(Data records)
###

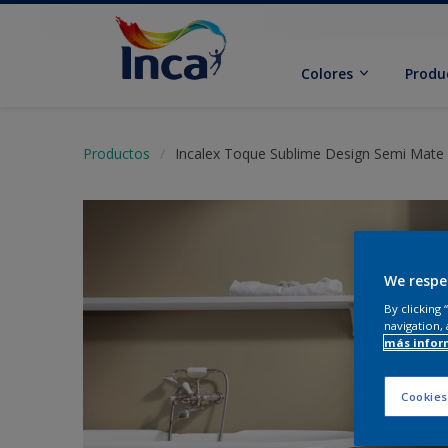
Colores
Produ
Productos
Incalex Toque Sublime Design Semi Mate
We respe
By clicking
navigation, 
más infor
Cookies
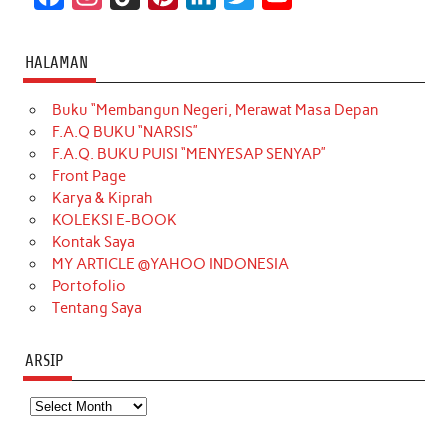
a
n
i
i
i
w
o
c
s
k
n
n
i
u
HALAMAN
e
t
T
t
k
t
T
Buku “Membangun Negeri, Merawat Masa Depan
b
a
o
e
e
t
u
F.A.Q BUKU “NARSIS”
o
g
k
r
d
e
b
F.A.Q. BUKU PUISI “MENYESAP SENYAP”
o
r
e
I
r
e
Front Page
Karya & Kiprah
k
a
s
n
KOLEKSI E-BOOK
m
t
Kontak Saya
MY ARTICLE @YAHOO INDONESIA
Portofolio
Tentang Saya
ARSIP
Arsip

###

→ **Work instructions**: Your answer must be every record above, word for word, with no pictures.

→ **Answer box**:
Colores
Produ
Productos
Incalex Toque Sublime Design Semi Mate
We respe
By clicking
navigation, 
más infor
Cookies
a
n
i
i
i
w
o
c
s
k
n
n
i
u
HALAMAN
e
t
T
t
k
t
T
Buku “Membangun Negeri, Merawat Masa Depan
b
a
o
e
e
t
u
F.A.Q BUKU “NARSIS”
o
g
k
r
d
e
b
F.A.Q. BUKU PUISI “MENYESAP SENYAP”
o
r
e
I
r
e
Front Page
Karya & Kiprah
k
a
s
n
KOLEKSI E-BOOK
m
t
Kontak Saya
MY ARTICLE @YAHOO INDONESIA
Portofolio
Tentang Saya
ARSIP
Arsip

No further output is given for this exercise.